Bois Sec Ardoin, Edward Poullard, Danny Poullard, and Charlie Terr let
loose Louisiana Cajun music on their box accordions, fiddles, and guitars.
Ralph Blizard showed that at 81 he could still drive home his trademark
Appalachian Mountain Longbow style as the New Southern Ramblers backed
the Tennessee fiddler on vocals, guitar, fretless banjo, and bass. The
trio Ginny Hawker, Kay Justice, and Tracy Schwarz got the blood
flowing with old-time ballads and gospel songs, including tributes to
the Carter Family, who inspired modern country music. Scandinavian waltzes
and Minnesota narratives flowed from John Berquist, and the eight-member
Keith Eric and Waterhouse band swirled red, gold, and green as they
danced and played reggae, throwing in at least one Bob Marley cover.

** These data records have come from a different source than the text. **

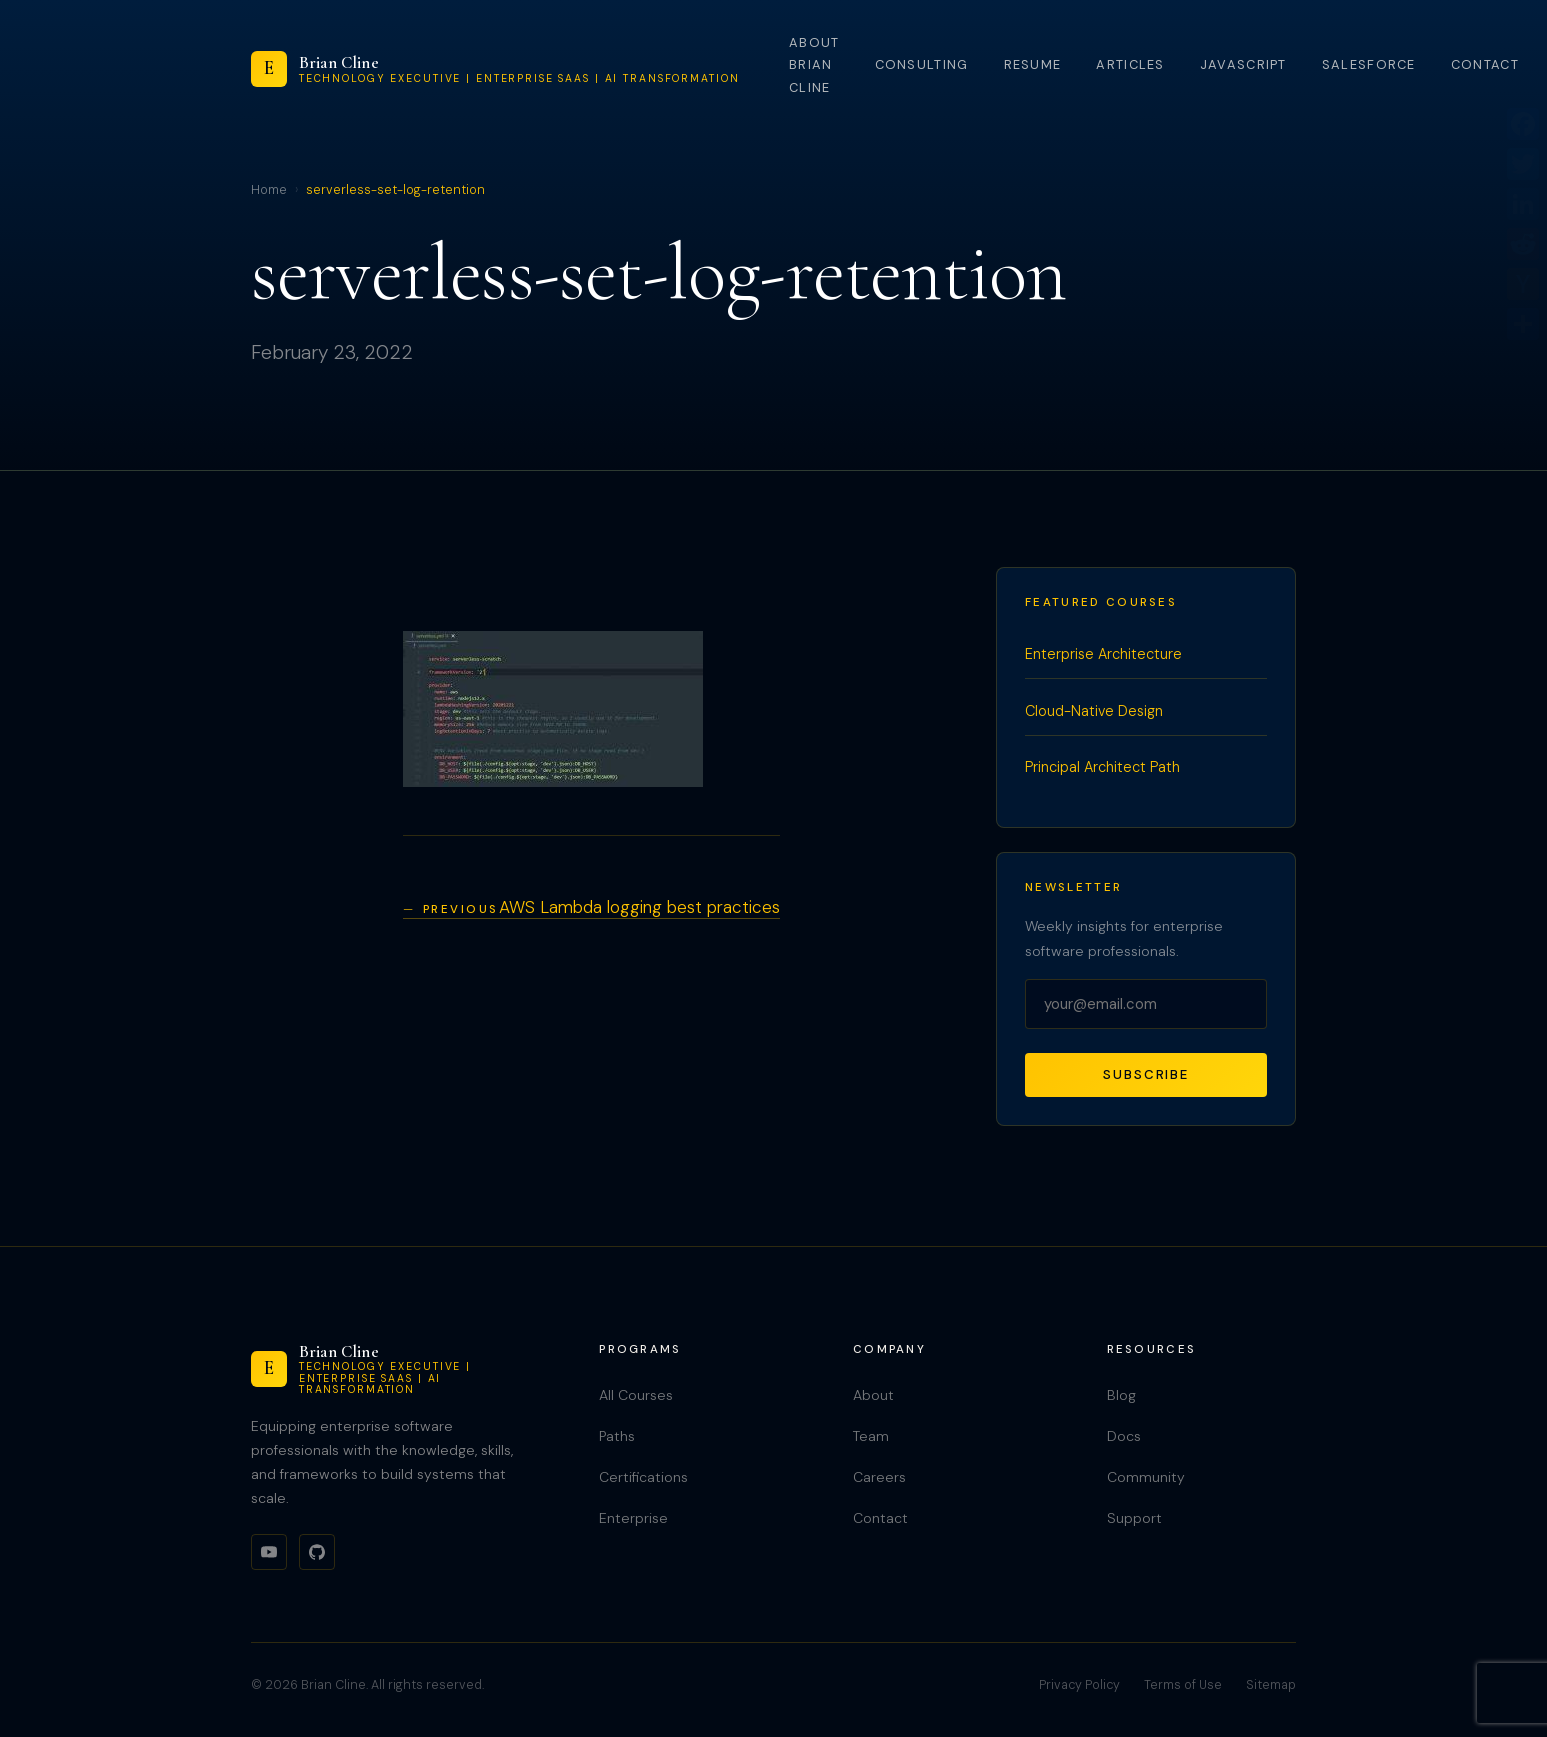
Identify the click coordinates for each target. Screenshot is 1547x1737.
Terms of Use (1183, 1685)
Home (269, 190)
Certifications (643, 1477)
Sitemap (1271, 1685)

While tickets for the concerts cost from $7 for students
on up to $17 for general admission, fans could catch their favorite
acts for free on Saturday and Sunday during open workshops at Ida Noyes
Hall. In between riffs, performers explained their approaches to banjo
playing, gospel singing, barn dancing, and more than a dozen other folk
traditions.
Speaking from a makeshift stage set up below Ida's portrait,
guitarist Phil Jamison gave his take on the nuances of traditional Southern
folk music to 100 or so people--some toting their own battered instrument
cases--seated in folding chairs and perched on windowsills. "In bluegrass
you wow people with hot licks," he said, "but old-time music is ensemble
music and when I'm playing in a group, whether I'm in a jam session
or performing, I will consciously let my ears do the walking." Banjo
player Gordy Hinners described his role in a band this way: "What I
typically do behind the fiddle is I try to put an accent on the backbeat.

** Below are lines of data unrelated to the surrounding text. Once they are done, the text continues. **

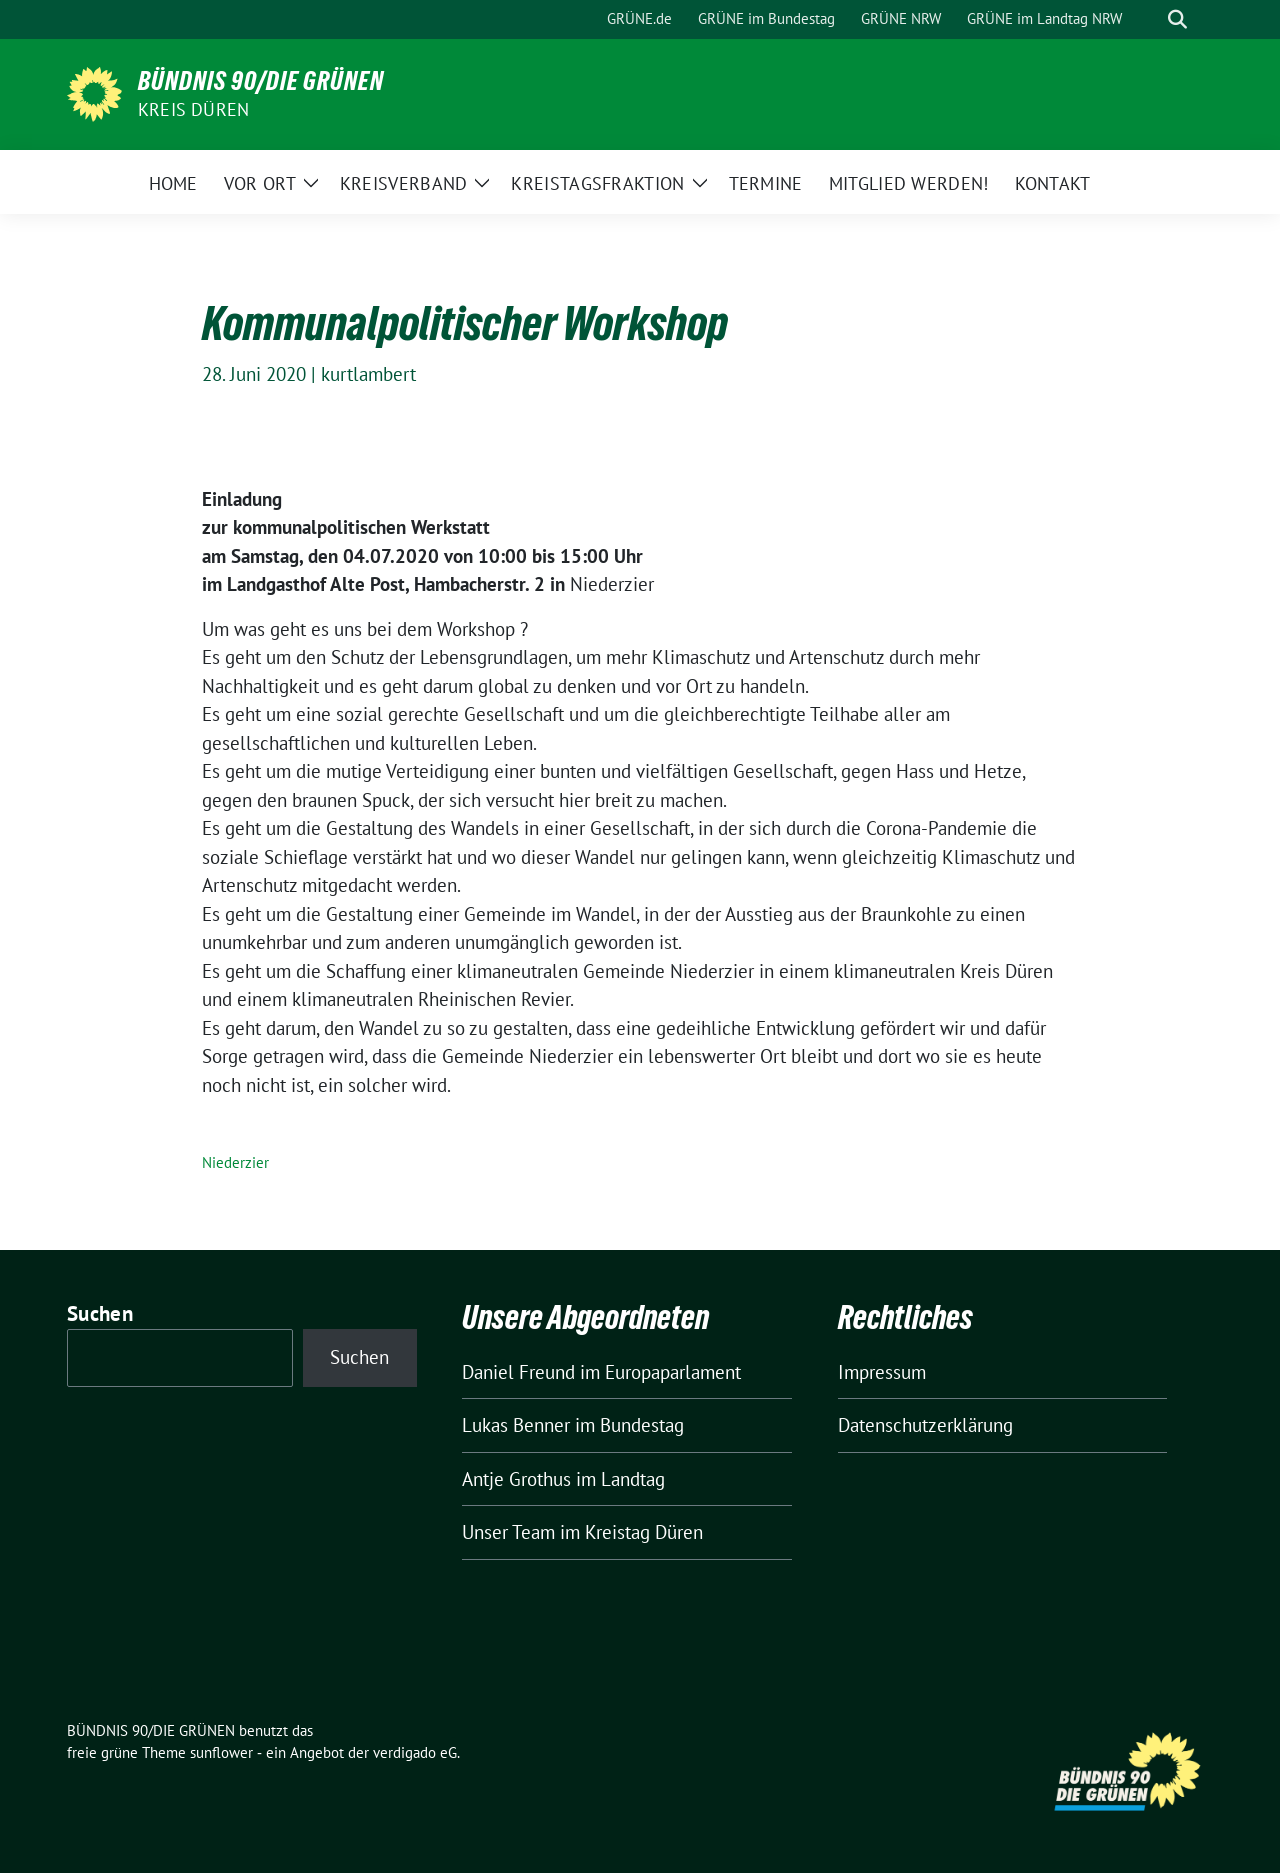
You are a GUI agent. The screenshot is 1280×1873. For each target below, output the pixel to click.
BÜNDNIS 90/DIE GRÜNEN (261, 81)
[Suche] (1149, 19)
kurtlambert (368, 374)
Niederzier (235, 1162)
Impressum (882, 1372)
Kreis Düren (193, 109)
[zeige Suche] (1177, 19)
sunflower (221, 1752)
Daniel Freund (518, 1372)
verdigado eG (415, 1752)
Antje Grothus (516, 1479)
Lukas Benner (516, 1425)
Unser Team (508, 1532)
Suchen (100, 1313)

That basic rhythm helps support the fiddle. It sounds like a train underneath
and I hope it allows the fiddle to go where it wants to go." Later,
to a still-packed library, Arthur Duncan, backed by his Back Scratchers
(who include drummer and Blues Before Sunrise radio show host
Steve Cushing), explained with a smile his atypical harmonica technique
of playing the bass notes on the right: "They call it 'bottom-up.'"
While the library may have felt more like a friendly back
porch where passersby felt free to pull up a chair and listen in, the
second-floor West Lounge turned into a country clapboard church. Ginny
Hawker urged those who had gathered in a semicircle for a Saturday workshop
on gospel singing to "try some of those Primitive Baptist things with
your voice. You don't want to be doing piano singing all your life.
Good singing depends on what you do in between the notes." One standard
Appalachian technique, she noted with a laugh, "is like a yodel, and
it's best to learn it in the privacy of your own pickup." On Sunday,
the U of C Shape Note Singers Association took over the attic-like space.
With the light oak floor reflecting the winter sun, they sent the emphatic
rhythms of their far-from-timid gospel throughout the building.
Downstairs, the beams and oversized windows of the Cloister
Club looked less gothic and more barnlike when Ralph Blizard and the
New Southern Ramblers set the mood for upwards of 30 couples to dance
the New England contra under the direction of the Chicago Barn Dance
Company. In the building's every available nook and cranny, performers
mingled and made music. Hanging out before her evening performance,
singer and guitarist Kay Justice thumbed through the hundreds of CDs
for sale in the lobby, settling on some by Da Costa Woltz's Southern
Broadcasters, the Skillet Lickers, and fellow performer Liz Carroll.
The sounds of headliners jamming with members of the musically inclined
public emanated from the first-floor cloakroom and the second-floor
lounge. On the first staircase landing, her back to an unbroken backdrop
of white snow and clouds, Hawker practiced what she'd preached, belting
out "Family Reunion," supported by guitar, fiddle, bass, mandolin, and
banjo. "Once it gets going," notes co-organizer Gabriel Rhoads, "the
festival just powers itself, and comes alive with an energy all its
own."
And by the time an Irish medley brought the festival to
its crescendo on Sunday night, it wasn't too much of a stretch to imagine
Ida loosening her starched collar, and humming a few notes herself.